Medicare for all. Everybody in, no one out.

posted by: JusticeCT | November 28, 2012  10:26pm

The Exchange is facing a crisis and doesn’t seem to know it.  Because of Republican opposition in Congress, the federal reform law doesn’t provide enough in subsidies to bridge the gap between our (outrageously bloated compared with anywhere else in the world) insurance costs and the incomes of people who need coverage.  Do the math for yourself.  Say you’re a family of 4, and pick an income somewhere between $31,000 and $92,000, a group that is likely to be uninsured today.  Plug your numbers into the Kaiser Foundation Subsidy Calculator here: http://healthreform.kff.org/Subsidycalculator.aspx and imagine adding those thousands of dollars in new insurance expenses to your budget.  Lots won’t, and will go uninsured.  If the Exchange was truly “consumer-focused” it would be screaming about this impending crisis.  Figuring out how to cut insurance costs and increase subsidies would be Job One.

posted by: christopherschaefer | November 29, 2012  8:17am

Why AZ Gov. Jan Brewer is rejecting the state-exchange OPTION: “’Though I am a steady advocate of local control, I have come to the conclusion that the State of Arizona would wield little actual authority over its “state” Exchange,’ Brewer said. ‘The federal government would maintain oversight and control over virtually every aspect of our Exchange, limiting our ability to meet the unique needs of Arizonans and the Arizona insurance market.’ She said a state-based exchange would be too costly, even though the federal government would repay start-up costs, and that she does not have enough information about the structure of a federally run fallback versus a state-based system.” http://thehill.com/blogs/healthwatch/health-reform-implementation/269953-ariz-governor-rejects-insurance-exchange-under-obamas-health-law-

posted by: ConnVoter | November 29, 2012  9:20am

The first sentence of this piece should have begun, “More than 100 people gathered at the Hartford Public Library to insist that someone else pay for their health care coverage…”

Ken, why would you insist that everyone be a part of Medicare?  I would rather not have the federal government involved in my health care choices in any way.  If you’re asking for a public “option,” can I also “opt out” of Medicare and get my Medicare tax back?  Are you insisting that I should be required to get health care coverage from someone I don’t want to give it to me?
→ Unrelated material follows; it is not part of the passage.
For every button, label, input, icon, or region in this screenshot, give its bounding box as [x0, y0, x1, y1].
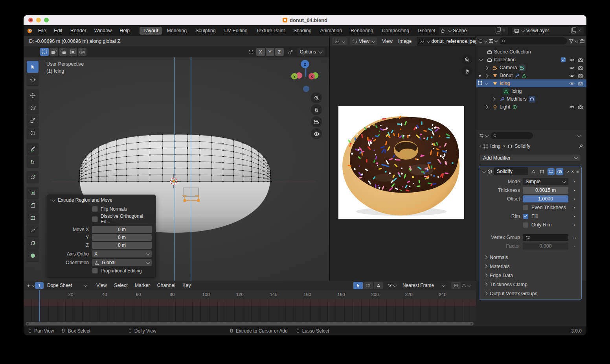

posted by: DrHunterSThompson | November 29, 2012  1:09pm

Not everyone should have a Mercedes, or a beach house, or drink expensive wine - that stuff you earn - however, every citizen should have equal access to healthcare at the same cost, whatever that would be.

there is absolutely no reason that I have heard that makes whatsoever not to have every citizen covered.

HST

posted by: ConnVoter | November 29, 2012  7:28pm

Hunter, health care costs money.  You are trying to repeal the laws of supply and demand, and that’s not possible.  A root canal does not cost the same as a heart transplant. 

As for your last question, there is no reason that I have heard, not one, that suggests that having the government cover everyone in a single plan makes sense.  I should be able to opt out of the government’s doomed efforts to be a health insurer, just as I can opt out of the Postal Service if I want FedEx.